From a News Release by Governor Newsom’s Office
CDFA Secretary Karen Ross joined First Partner Jennifer Siebel Newsom and USDA Secretary Tom Vilsack yesterday afternoon at Sotomayor Academies in Los Angeles, to spotlight the California Farm to School initiative and efforts to ensure all children have access to healthy, nutritious meals while at school.
The visit highlighted farm-to-school efforts underway in California and the role school meals can play in supporting local and regional food systems, mitigating climate change impacts, and providing healthy food to students.
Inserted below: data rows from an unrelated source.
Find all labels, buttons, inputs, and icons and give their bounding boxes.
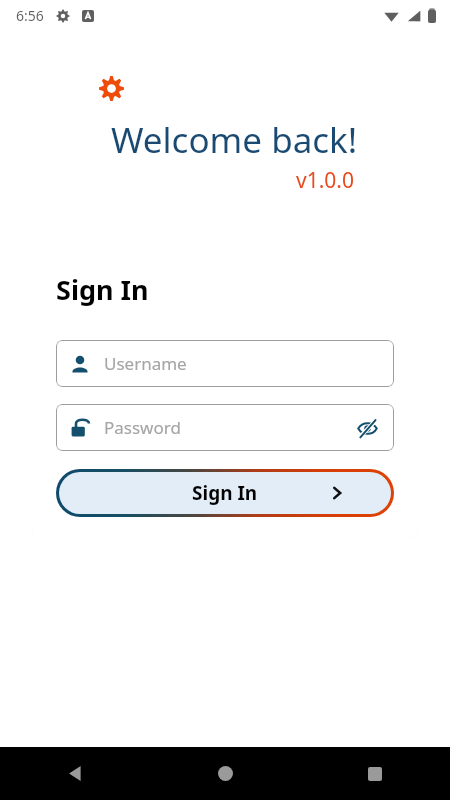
other: App logo [89,66,133,110]
button[interactable]: Password [56,404,394,451]
staticText: Username [104,352,380,375]
staticText: 6:56 [16,6,44,25]
button[interactable]: Sign In [59,472,391,514]
button[interactable]: Back [0,747,150,800]
button[interactable]: Home [150,747,300,800]
button[interactable]: Toggle password visibility [354,415,380,441]
staticText: Sign In [56,271,149,308]
staticText: Welcome back! [111,116,358,164]
button[interactable]: Recent apps [300,747,450,800]
staticText: v1.0.0 [296,166,354,195]
staticText: Sign In [192,480,258,506]
staticText: Password [104,416,354,439]
button[interactable]: Username [56,340,394,387]
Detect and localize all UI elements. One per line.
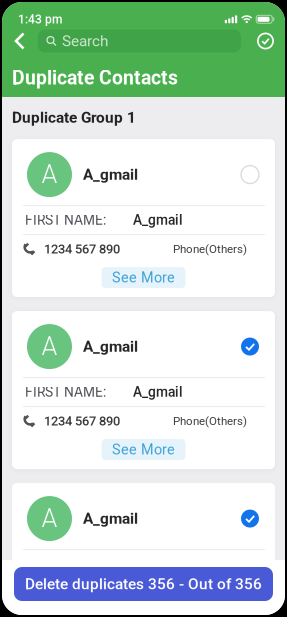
button[interactable]: Search (38, 30, 241, 52)
staticText: FIRST NAME: (25, 212, 106, 228)
staticText: A_gmail (83, 166, 138, 183)
button[interactable]: A (12, 139, 275, 197)
button[interactable]: Back (14, 32, 26, 50)
staticText: A_gmail (83, 510, 138, 527)
button[interactable]: Select all (257, 32, 274, 50)
button[interactable]: See More (102, 267, 186, 288)
staticText: Phone(Others) (173, 415, 247, 428)
button[interactable]: Delete duplicates 356 - Out of 356 (14, 567, 273, 601)
staticText: A (42, 504, 58, 533)
staticText: A_gmail (133, 384, 183, 400)
staticText: 1:43 pm (18, 13, 62, 26)
staticText: A (42, 332, 58, 361)
button[interactable]: A (12, 311, 275, 369)
staticText: A (42, 160, 58, 189)
staticText: See More (112, 270, 175, 286)
staticText: Phone(Others) (173, 243, 247, 256)
staticText: Duplicate Contacts (12, 67, 178, 89)
staticText: Delete duplicates 356 - Out of 356 (25, 576, 262, 593)
staticText: 1234 567 890 (44, 242, 120, 256)
staticText: Search (62, 32, 108, 50)
staticText: Duplicate Group 1 (12, 109, 136, 126)
button[interactable]: See More (102, 439, 186, 460)
staticText: FIRST NAME: (25, 384, 106, 400)
staticText: A_gmail (133, 212, 183, 228)
button[interactable]: A (12, 483, 275, 541)
staticText: A_gmail (83, 338, 138, 355)
staticText: See More (112, 442, 175, 458)
staticText: 1234 567 890 (44, 414, 120, 428)
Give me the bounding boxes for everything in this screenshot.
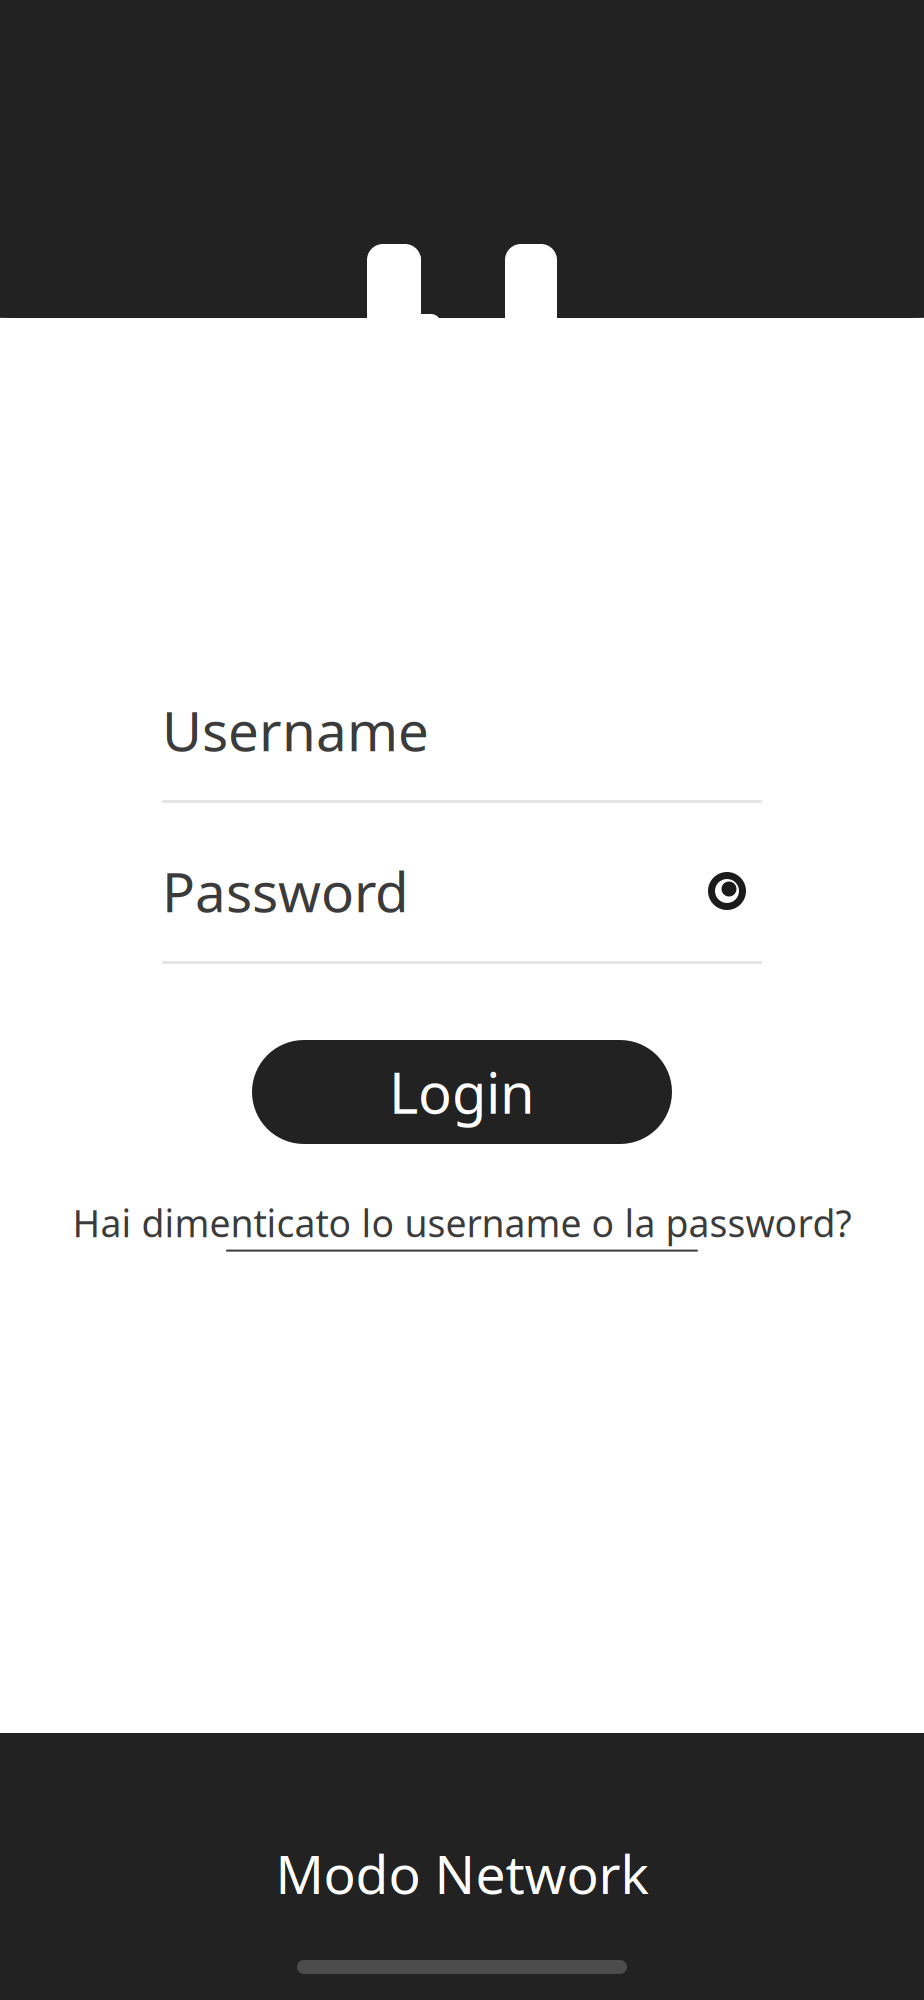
button[interactable]: Show password: [692, 863, 762, 919]
staticText: Modo Network: [276, 1838, 648, 1909]
staticText: Hai dimenticato lo username o la passwor…: [72, 1198, 852, 1248]
staticText: Username: [162, 694, 429, 766]
button[interactable]: Hai dimenticato lo username o la passwor…: [72, 1198, 852, 1252]
staticText: Login: [389, 1055, 535, 1129]
staticText: Password: [162, 855, 409, 927]
button[interactable]: Login: [252, 1040, 672, 1144]
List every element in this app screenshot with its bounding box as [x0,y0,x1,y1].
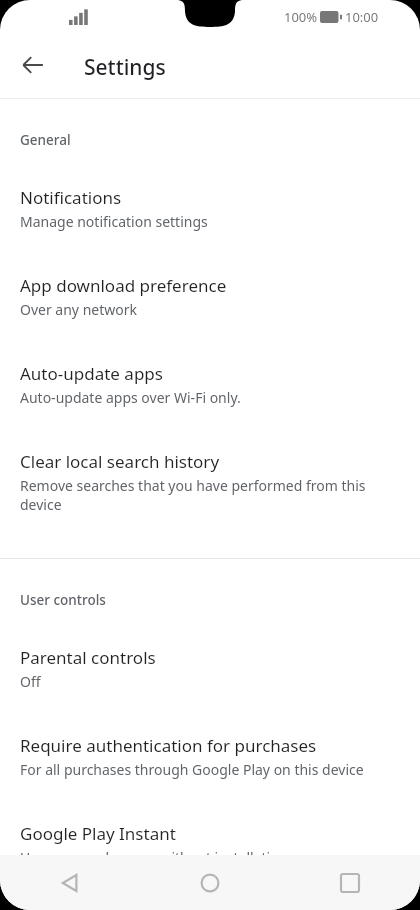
staticText: 100% [284,8,318,26]
staticText: General [20,131,71,149]
staticText: For all purchases through Google Play on… [20,760,364,779]
staticText: Auto-update apps [20,362,163,385]
staticText: Settings [84,53,166,82]
button[interactable]: Google Play Instant [0,779,420,855]
staticText: Remove searches that you have performed … [20,476,400,514]
staticText: Manage notification settings [20,212,208,231]
staticText: User controls [20,591,106,609]
staticText: Over any network [20,300,137,319]
staticText: Parental controls [20,646,156,669]
button[interactable]: Require authentication for purchases [0,691,420,779]
button[interactable]: Parental controls [0,609,420,691]
button[interactable]: Notifications [0,149,420,231]
button[interactable]: Back [9,41,57,89]
staticText: Use apps and games without installation [20,848,288,855]
button[interactable]: Auto-update apps [0,319,420,407]
button[interactable]: App download preference [0,231,420,319]
staticText: Require authentication for purchases [20,734,317,757]
button[interactable]: Back [0,855,140,910]
staticText: Clear local search history [20,450,220,473]
staticText: Notifications [20,186,122,209]
button[interactable]: Clear local search history [0,407,420,514]
staticText: Off [20,672,41,691]
button[interactable]: Recent apps [280,855,420,910]
staticText: Auto-update apps over Wi-Fi only. [20,388,241,407]
staticText: App download preference [20,274,227,297]
button[interactable]: Home [140,855,280,910]
staticText: 10:00 [345,8,379,26]
staticText: Google Play Instant [20,822,176,845]
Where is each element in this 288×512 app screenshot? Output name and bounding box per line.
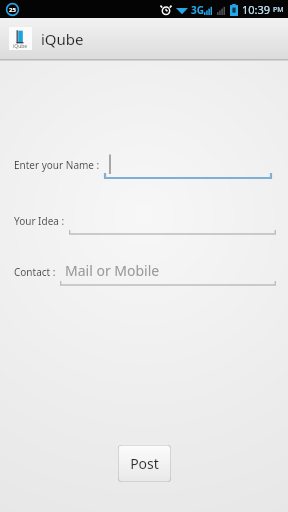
staticText: Enter your Name : [14,158,100,172]
button[interactable]: Post [118,445,171,482]
staticText: PM [273,5,284,15]
staticText: iQube [41,29,84,49]
staticText: 25 [9,6,16,14]
staticText: Your Idea : [14,214,65,228]
button[interactable]: Mail or Mobile [60,257,276,287]
button[interactable] [104,150,272,180]
staticText: iQube [13,43,28,50]
staticText: Post [130,454,159,473]
button[interactable] [69,206,276,236]
staticText: 10:39 [242,2,271,17]
staticText: Contact : [14,265,56,279]
staticText: Mail or Mobile [65,261,160,280]
staticText: 3G [191,3,204,17]
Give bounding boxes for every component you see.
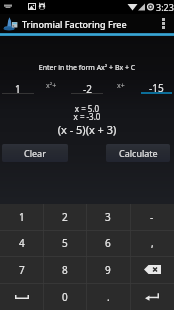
button[interactable]: 7: [0, 256, 43, 283]
button[interactable]: 0: [43, 283, 86, 310]
staticText: 9: [105, 263, 111, 277]
staticText: ,: [151, 236, 154, 250]
button[interactable]: -: [130, 204, 174, 230]
button[interactable]: Clear: [2, 144, 68, 162]
staticText: -: [150, 210, 154, 224]
staticText: Enter in the form Ax² + Bx + C: [0, 63, 174, 73]
button[interactable]: More options: [156, 14, 170, 33]
staticText: 0: [62, 290, 68, 304]
staticText: 1: [15, 82, 21, 93]
staticText: 3: [105, 210, 111, 224]
staticText: (x - 5)(x + 3): [0, 122, 174, 137]
button[interactable]: DEL: [130, 256, 174, 283]
button[interactable]: 6: [86, 230, 130, 256]
button[interactable]: -15: [141, 81, 172, 94]
staticText: 5: [62, 236, 68, 250]
staticText: 8: [62, 263, 68, 277]
button[interactable]: 1: [2, 82, 34, 94]
button[interactable]: ,: [130, 230, 174, 256]
button[interactable]: 1: [0, 204, 43, 230]
button[interactable]: 5: [43, 230, 86, 256]
staticText: .: [107, 290, 110, 304]
button[interactable]: SPC: [0, 283, 43, 310]
staticText: x²+: [46, 81, 57, 91]
staticText: x = -3.0: [0, 111, 174, 122]
staticText: Trinomial Factoring Free: [22, 18, 127, 30]
staticText: 3:23: [156, 1, 174, 13]
button[interactable]: 2: [43, 204, 86, 230]
button[interactable]: -2: [71, 82, 103, 94]
staticText: 7: [19, 263, 25, 277]
staticText: 4: [19, 236, 25, 250]
staticText: -15: [149, 81, 164, 92]
button[interactable]: ENT: [130, 283, 174, 310]
button[interactable]: 3: [86, 204, 130, 230]
button[interactable]: 8: [43, 256, 86, 283]
staticText: 1: [19, 210, 25, 224]
staticText: Calculate: [119, 147, 158, 159]
staticText: 2: [62, 210, 68, 224]
staticText: x = 5.0: [0, 103, 174, 114]
staticText: Clear: [24, 147, 46, 159]
staticText: 6: [105, 236, 111, 250]
staticText: -2: [83, 82, 92, 93]
button[interactable]: 9: [86, 256, 130, 283]
staticText: x+: [117, 81, 125, 91]
button[interactable]: 4: [0, 230, 43, 256]
button[interactable]: .: [86, 283, 130, 310]
button[interactable]: Calculate: [106, 144, 170, 162]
It comes just weeks after the U.S. Department of Agriculture (USDA) rolled out new nutritional standards for school meals based the latest science-based recommendations from the Dietary Guidelines for Americans.
California has taken significant actions to strengthen their school meal programs, including:
- In 2022, California became one of the first states to implement universal meals for children at school. Through their Universal Meals Program, the state is building on USDA’s National School Lunch Program and School Breakfast Program, which provide meals to 30 million school children. As of May 2024, eight states have instituted policies to provide healthy school meals at no cost to all students. Expanding those policies nationwide is a key goal of the Biden-Harris Administration’s National Strategy on Hunger, Nutrition, and Health, which committed to ending hunger, improving nutrition, and ending diet-related disease by 2030.
- Launched in 2019, California Farm to School connects school districts with local farms, so they can procure fresh and delicious produce for school meals. To date, the initiative is benefiting over 1.5 million public school students in California at over 163 educational entities.
- USDA’s Patrick Leahy Farm to School Program helps school meal operators incorporate local foods into meal programs. Spearheaded by First Partner Siebel Newsom, California Farm to School has committed to expanding the use of locally grown commodities in school meals and hands-on food education to up to 80% of California students by 2030. The commitment was made by the California Department of Food and Agriculture (CDFA) as part of the White House Challenge to End Hunger and Build Healthy Communities. In pursuit of this expansion, CDFA has partnered with school administrators and built partnerships with local producers and growers to maximize the quantity of locally-sourced produce in California schools.
- USDA has also partnered with the California Department of Education (CDE) under the Local Food for Schools (LFS) Program. In 2022, USDA’s Agricultural Marketing Service signed a $23 million cooperative agreement with CDE to purchase and distribute local and regional foods and beverages for schools while strengthening partnerships with local producers and agricultural operations.
- Additionally, California has signed on to participate in the inaugural year of USDA’s Summer EBT program, which provides qualifying students $120 in grocery benefits to families to purchase food during the summer months when child food insecurity is at its highest.